Thursday, May 01, 2014

The Business of Basketball Is Business

The wealthy are often infatuated with the power and privileges of wealth. But their one true abiding, unshakable love is of wealth itself.

That's why Donald Sterling can't get into the Staples Center this evening. That's why he'll soon be a former owner of a National Basketball Association team. The belief among his fellow NBA owners, intelligently expressed by their most intelligent member Mark Cuban, that the wealthy should not be accountable for their words and beliefs, was overridden by the threat Sterling posed to the NBA income of those owners.

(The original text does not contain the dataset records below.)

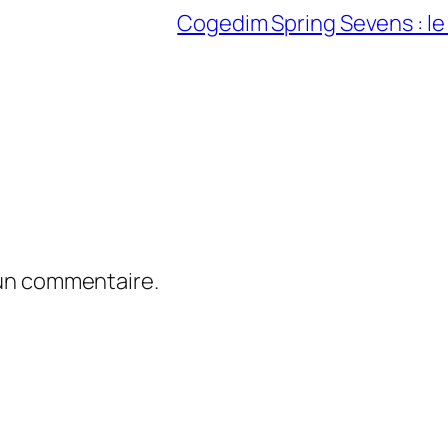
Cogedim Spring Sevens : le
 un commentaire.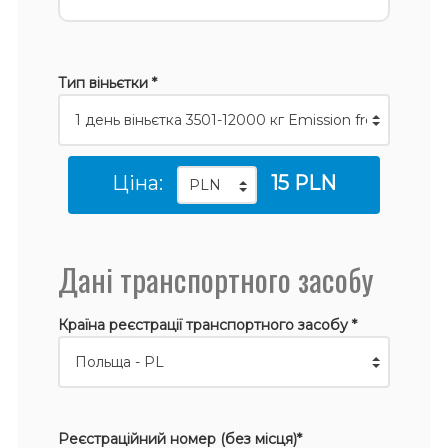
Тип віньєтки *
Ціна:
15 PLN
Дані транспортного засобу
Країна реєстрації транспортного засобу *
Реєстраційний номер (без місця)*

Never think for a nanosecond rich people shrug off costs. Nobody worries more about them. And Sterling posed a real and dangerous threat to the revenue streams of his soon to be former peers -- several threats.

Threat the first and most obvious. Avowed racism throws a wrench the size of Montana into the spokes of the NBA business model. It has two segmented markets. The older more affluent white guys who buy the tickets, and the mostly younger people of all races, ethnic groups, etc. who watch the games on TV and buy the league's crap.

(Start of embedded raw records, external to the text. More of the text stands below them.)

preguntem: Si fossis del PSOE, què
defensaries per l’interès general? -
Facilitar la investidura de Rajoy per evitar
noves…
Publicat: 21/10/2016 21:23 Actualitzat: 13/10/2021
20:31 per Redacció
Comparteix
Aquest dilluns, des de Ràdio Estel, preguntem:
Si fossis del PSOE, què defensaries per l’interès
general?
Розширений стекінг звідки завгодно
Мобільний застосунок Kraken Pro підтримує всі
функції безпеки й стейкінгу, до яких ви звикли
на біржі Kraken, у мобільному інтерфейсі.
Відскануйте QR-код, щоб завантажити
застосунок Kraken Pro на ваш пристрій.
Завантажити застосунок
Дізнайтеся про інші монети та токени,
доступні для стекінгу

The genius of David Stern was that he recognized the relationship between these two groups. The older white guys liked the NBA because it is a way of not feeling like they're older. Back in the day, covering 76er- Celtics games around the turn of the century, I used to howl (internally) with laughter at the site of short, balding stockbrokers dressed in Alan Iverson jerseys and gold chains high-fiving each other. Stern, smarter than me by far, saw profit in those poor clucks.

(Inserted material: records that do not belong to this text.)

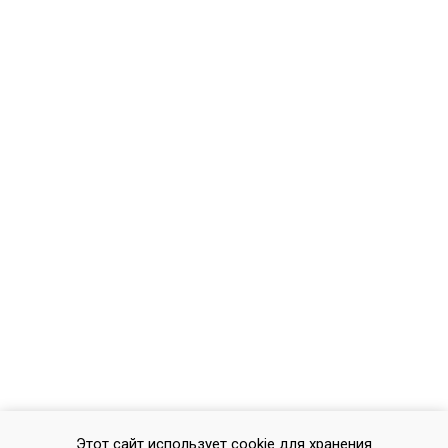
Этот сайт использует cookie для хранения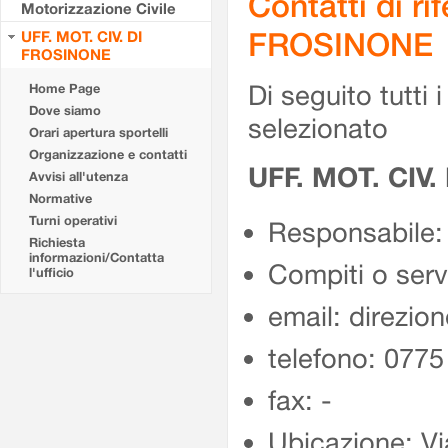
Contatti di r
Motorizzazione Civile
FROSINONE
UFF. MOT. CIV. DI
FROSINONE
Di seguito tutti i 
Home Page
Dove siamo
selezionato
Orari apertura sportelli
Organizzazione e contatti
UFF. MOT. CIV
Avvisi all'utenza
Normative
Turni operativi
Responsabile:
Richiesta
informazioni/Contatta
Compiti o ser
l'ufficio
email: direzion
telefono: 077
fax: -
Ubicazione: Vi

Sterling threatened both customer bases. The immediate loss of Clipper corporate sponsors following the revelation of his remarks (BTW, just how much of a loser must one be to reach a situation where one's estranged wife is suing one's estranged mistress?) was a signal that the older white guys were aware that Sterling had harshed their fantasy to a lethal extent. The younger guys had figured it out on their own. That it involved a team in LA, the frontrunners capital of the universe (sorry, Manhattan) only made the boil grow to critical size more quickly/

Threat the second was less obvious but more dangerous in the long run. NBA players were evidently prepared to boycott all playoff games against the Clippers for the duration. That would have, among other things, made the Clippers champs by default if they hadn't joined the boycott. But mostly, it would have cost many teams much gate revenue, all the teams TV revenue and worst of all created the first sports work stoppage where fan opinion would have been on the side of the players, not the owners.

THAT precedent was something too horrible for the owners to contemplate. On top of immediate and significant revenue losses, they would be deprived of their second-most potent weapon in labor disputes. Capital hates unpredictability, and it should.

Accordingly, NBA Commissioner Adam Silver got the green light to ban Sterling and ask the owners to throw him out of the league. We're all grown-ups here, right? We know Silver would never have lifted a finger without the owners giving him the OK? I thought so. Donald Sterling is no longer a threat to NBA peace and prosperity. He may generate a bunch more billable hours for the NBA's attorneys, but that's just petty cash.

Sterling's destiny is to become a landmark case in California probate courts both before and after his death. The NBA's destiny is to quickly return to the hawking of replica jerseys.

The Los Angeles Clippers destiny? I hope the rumors are right and Oprah buys the team. That way if they crap out in the playoffs, maybe season ticket holders will get a free car.